Being on the competition did open a lot of doors for her, but at the same time, she could not go one step in the Jonathan M. Tisch Center for Hospitality and Tourism without somebody quoting her or referencing the fact that she was a finalist. It got annoying quickly, because Valerie was not used to people applauding or praising her on a daily basis, nor did she like that. She wanted to earn compliments within the moment, not on things that she had done in the past. It made no sense. It was like being congratulated on completing middle school when she was in college. Holding onto past achievements like that was just counterproductive to growing up. Regardless, it was hard to ignore how others thought of her. In this industry, your reputation and how others perceive you was everything. And knowing how the finale played out from her perspective, Valerie was slightly nervous. She knew that she did something extremely controversial in that final challenge, and she did not know how others would react to it. She felt squeamish and uneasy, because her gut was telling her that she was an idiot for doing what she did, and to brace herself for months of ridicule and mockery.

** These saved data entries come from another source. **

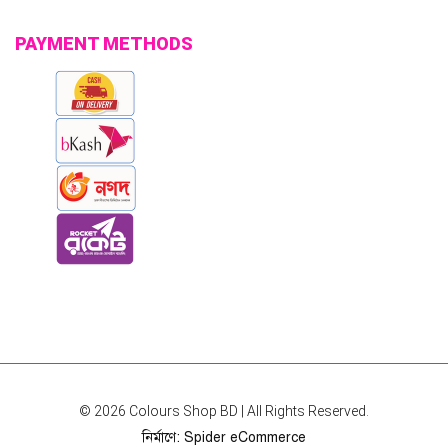
PAYMENT METHODS
© 2026
Colours Shop BD
| All Rights Reserved.
নির্মাণে
:
Spider eCommerce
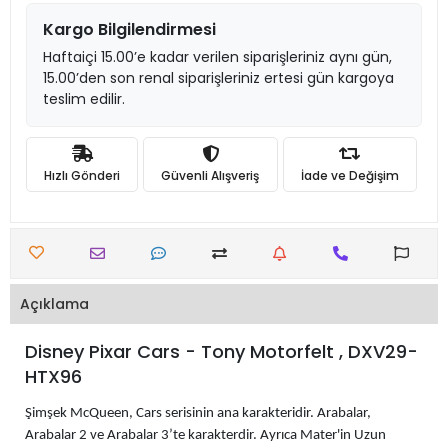
Kargo Bilgilendirmesi
Haftaiçi 15.00’e kadar verilen siparişleriniz aynı gün,
15.00’den son renal siparişleriniz ertesi gün kargoya
teslim edilir.
Hızlı Gönderi
Güvenli Alışveriş
İade ve Değişim
Açıklama
Disney Pixar Cars - Tony Motorfelt , DXV29-
HTX96
Şimşek McQueen, Cars serisinin ana karakteridir. Arabalar,
Arabalar 2 ve Arabalar 3’te karakterdir. Ayrıca Mater'in Uzun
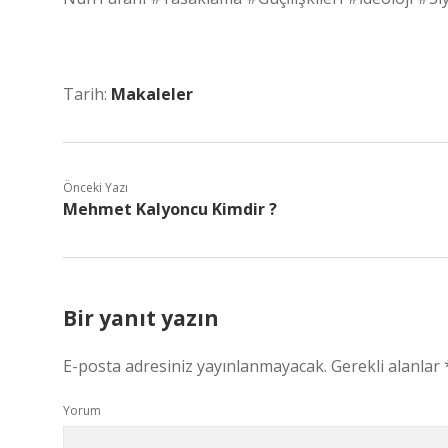
Tarih:
Makaleler
Önceki Yazı
Mehmet Kalyoncu Kimdir ?
Bir yanıt yazın
E-posta adresiniz yayınlanmayacak.
Gerekli alanlar
Yorum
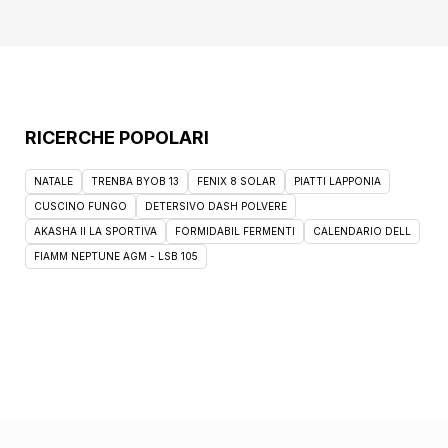
plastic-free rende questo olio solido
illuminante il compagno perfetto da portare
sempre con te, per ritocchi veloci e un look
impeccabile in ogni momento. Scegli Bronze
Lover per una bellezza naturale e
sostenibile, senza compromessi.
RICERCHE POPOLARI
NATALE
TRENBA BYOB 13
FENIX 8 SOLAR
PIATTI LAPPONIA
CUSCINO FUNGO
DETERSIVO DASH POLVERE
AKASHA II LA SPORTIVA
FORMIDABIL FERMENTI
CALENDARIO DELL
FIAMM NEPTUNE AGM - LSB 105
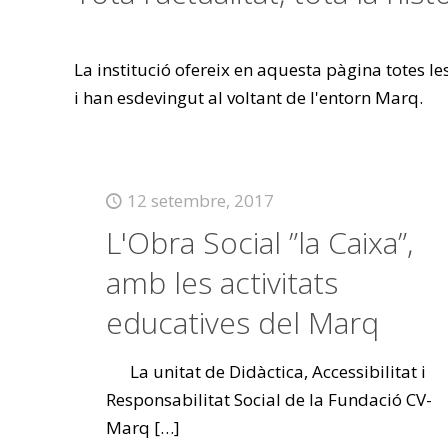
La institució ofereix en aquesta pàgina totes l
i han esdevingut al voltant de l'entorn Marq.
12 setembre, 2017
L'Obra Social ”la Caixa”,
amb les activitats
educatives del Marq
La unitat de Didàctica, Accessibilitat i
Responsabilitat Social de la Fundació CV-
Marq
[…]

“This is going to be a safe place for you to practice your skills. We know that you are skilled, based on your resume, but I want to see what you can do.” A beautiful young woman, Namie Bethany-Amai, then the executive pastry chef at Wish, was training Valerie. She had just been hired at Wish, and it was just weeks after she finished her experience in Warrior Chef. “Thank you, chef. I will try my best.” She nodded, excited. This sort of kitchen, she was in her element. She knew how to work on the line, and she just wanted to throw herself back into work. Even though she knew what happened in the competition, she was not going to let it affect her current state of mind. Nobody knew the results of the competition except for a select few, including her. “That’s the spirit. So for your first task, let’s get 500 eggs separated, and then we want to also make some macarons for the petit fours, so you’ll be using most of the egg whites for that. I’ll check up on your progress from time to time, and if you manage to finish that, then I’ll move you onto the next task.” She smiled, walking off to give Megan and Daphne further instruction. Being able to work under two previous winners was incredible, but just doing this work on its own, it helped her get her mind back to reality. This is what it meant to be in the industry. You had to work long hours, doing a variety of taxing tasks, but the end result is seeing the customer excited and happy when you are crafting somebody’s vision. For her, even though she wanted to one day be her own boss, Valerie did not mind being a line level employee, therefore an extension of Namie. While she was Namie’s cook, she was able to learn as much as she possibly could from her. Valerie saw this as an opportunity to keep moving forward.